Fairly Dividing Non-identical Random Items: Just Sample or Match

TL;DR

This paper investigates the existence and efficient computation of fair and efficient allocations of non-identical, randomly valued resources among agents, demonstrating high-probability guarantees and sampling-based algorithms for large instances.

Contribution

It extends formal models to non-identical items, proving high-probability existence of fair allocations, and introduces sampling methods for efficient computation.

Findings

High-probability existence of envy-free, efficient allocations in large instances.

Sampling a small number of utility values suffices for efficient computation.

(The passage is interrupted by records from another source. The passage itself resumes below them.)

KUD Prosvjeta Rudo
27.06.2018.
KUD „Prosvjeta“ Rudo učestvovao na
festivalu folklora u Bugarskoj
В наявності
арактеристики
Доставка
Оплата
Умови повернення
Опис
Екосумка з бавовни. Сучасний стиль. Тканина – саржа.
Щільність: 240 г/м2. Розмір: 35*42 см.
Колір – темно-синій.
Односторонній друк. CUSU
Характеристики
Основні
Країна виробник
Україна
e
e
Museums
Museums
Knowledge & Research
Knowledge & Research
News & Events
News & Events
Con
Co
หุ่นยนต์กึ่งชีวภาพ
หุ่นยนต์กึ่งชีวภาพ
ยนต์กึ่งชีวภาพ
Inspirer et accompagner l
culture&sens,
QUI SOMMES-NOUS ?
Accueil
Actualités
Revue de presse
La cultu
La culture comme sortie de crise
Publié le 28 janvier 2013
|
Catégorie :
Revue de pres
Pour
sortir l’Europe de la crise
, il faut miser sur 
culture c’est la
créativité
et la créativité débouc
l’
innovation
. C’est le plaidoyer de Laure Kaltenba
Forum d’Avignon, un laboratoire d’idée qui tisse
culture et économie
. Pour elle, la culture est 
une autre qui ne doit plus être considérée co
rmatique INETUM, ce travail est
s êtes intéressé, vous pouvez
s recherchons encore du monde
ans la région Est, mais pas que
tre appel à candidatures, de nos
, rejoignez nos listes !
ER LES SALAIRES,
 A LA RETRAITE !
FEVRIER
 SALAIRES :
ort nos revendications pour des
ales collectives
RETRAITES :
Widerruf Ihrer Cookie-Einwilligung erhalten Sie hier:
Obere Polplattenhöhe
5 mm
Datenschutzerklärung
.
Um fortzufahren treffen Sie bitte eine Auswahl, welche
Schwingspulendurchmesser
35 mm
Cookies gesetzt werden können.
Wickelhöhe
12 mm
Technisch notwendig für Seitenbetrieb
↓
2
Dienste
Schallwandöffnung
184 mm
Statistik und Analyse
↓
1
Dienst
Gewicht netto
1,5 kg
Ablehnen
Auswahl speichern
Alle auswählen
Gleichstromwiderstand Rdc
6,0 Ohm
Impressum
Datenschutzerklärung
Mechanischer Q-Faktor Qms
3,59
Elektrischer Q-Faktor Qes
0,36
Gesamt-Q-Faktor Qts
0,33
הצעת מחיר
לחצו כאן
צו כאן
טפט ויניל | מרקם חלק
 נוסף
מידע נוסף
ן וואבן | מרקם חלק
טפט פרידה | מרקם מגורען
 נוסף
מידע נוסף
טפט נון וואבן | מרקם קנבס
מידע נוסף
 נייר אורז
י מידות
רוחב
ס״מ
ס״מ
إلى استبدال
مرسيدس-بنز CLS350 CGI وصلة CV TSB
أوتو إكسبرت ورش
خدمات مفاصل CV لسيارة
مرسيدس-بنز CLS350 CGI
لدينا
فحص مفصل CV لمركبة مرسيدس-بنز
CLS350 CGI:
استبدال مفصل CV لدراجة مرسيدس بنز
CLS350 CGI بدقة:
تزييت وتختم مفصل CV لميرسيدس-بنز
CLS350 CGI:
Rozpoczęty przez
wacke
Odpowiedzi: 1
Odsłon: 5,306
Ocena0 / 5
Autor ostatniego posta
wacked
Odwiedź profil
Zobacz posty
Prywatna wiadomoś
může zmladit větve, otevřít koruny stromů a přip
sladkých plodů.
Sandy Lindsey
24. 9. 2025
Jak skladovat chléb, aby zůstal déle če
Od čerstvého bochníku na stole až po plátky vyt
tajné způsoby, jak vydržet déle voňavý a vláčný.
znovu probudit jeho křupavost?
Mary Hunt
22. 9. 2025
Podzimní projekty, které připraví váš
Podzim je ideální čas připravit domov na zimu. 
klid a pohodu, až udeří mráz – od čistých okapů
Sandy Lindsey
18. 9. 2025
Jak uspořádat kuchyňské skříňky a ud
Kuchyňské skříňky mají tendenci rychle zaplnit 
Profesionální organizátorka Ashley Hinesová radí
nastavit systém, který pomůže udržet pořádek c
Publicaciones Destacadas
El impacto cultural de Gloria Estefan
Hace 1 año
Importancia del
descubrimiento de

Algorithms perform well even on small instances, with quick convergence to optimal guarantees.

Abstract

We study the question of existence and fast computation of fair and efficient allocations of indivisible resources among agents with additive valuations. As such allocations may not exist for arbitrary instances, we ask if they exist for \textit{typical} or \textit{random} instances, meaning when the utility values of agents for the resources are drawn from certain distributions. If such allocations exist with high probability for typical instances, and furthermore if they can be computed efficiently, this would imply that we could quickly resolve a real world resource allocation scenario in a fair and efficient manner with high probability. This implication has made this setting popular and well studied in fair resource allocation. In this paper, we extend the previously studied formal models of this problem to non-identical items. We assume that every item is associated with a distribution $\mathcal{U}_j$, and every agent's utility value for the item is drawn independently from $\mathcal{U}_j$. We show that envy-free fair and maximum social welfare efficient allocations exist with high probability in the asymptotic setting, meaning when the number of agents $n$ and items $m$ are large. Further we show that when $m=O(n\log n),$ then by only sampling $O(\log m)$ or $O((\log m)^2)$ utility values per item instead of all the $n,$ we can compute these allocations in $\tilde{O}(m)$ time. Finally, we simulate our algorithms on randomly generated instances and show that even for small instances, we suffer small multiplicative losses in the fairness and efficiency guarantees even for small sized instances, and converge to fully optimal guarantees quickly.